## Work required
Below are records to transcribe in full and unchanged; omit every picture.

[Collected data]

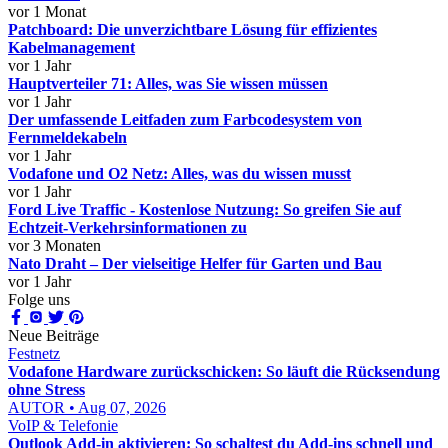
vor 1 Monat
Patchboard: Die unverzichtbare Lösung für effizientes
Kabelmanagement
vor 1 Jahr
Hauptverteiler 71: Alles, was Sie wissen müssen
vor 1 Jahr
Der umfassende Leitfaden zum Farbcodesystem von
Fernmeldekabeln
vor 1 Jahr
Vodafone und O2 Netz: Alles, was du wissen musst
vor 1 Jahr
Ford Live Traffic - Kostenlose Nutzung: So greifen Sie auf
Echtzeit-Verkehrsinformationen zu
vor 3 Monaten
Nato Draht – Der vielseitige Helfer für Garten und Bau
vor 1 Jahr
Folge uns
Neue Beiträge
Festnetz
Vodafone Hardware zurückschicken: So läuft die Rücksendung
ohne Stress
AUTOR • Aug 07, 2026
VoIP & Telefonie
Outlook Add-in aktivieren: So schaltest du Add-ins schnell und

## Solution to this problem
vor 1 Monat
Patchboard: Die unverzichtbare Lösung für effizientes
Kabelmanagement
vor 1 Jahr
Hauptverteiler 71: Alles, was Sie wissen müssen
vor 1 Jahr
Der umfassende Leitfaden zum Farbcodesystem von
Fernmeldekabeln
vor 1 Jahr
Vodafone und O2 Netz: Alles, was du wissen musst
vor 1 Jahr
Ford Live Traffic - Kostenlose Nutzung: So greifen Sie auf
Echtzeit-Verkehrsinformationen zu
vor 3 Monaten
Nato Draht – Der vielseitige Helfer für Garten und Bau
vor 1 Jahr
Folge uns
Neue Beiträge
Festnetz
Vodafone Hardware zurückschicken: So läuft die Rücksendung
ohne Stress
AUTOR • Aug 07, 2026
VoIP & Telefonie
Outlook Add-in aktivieren: So schaltest du Add-ins schnell und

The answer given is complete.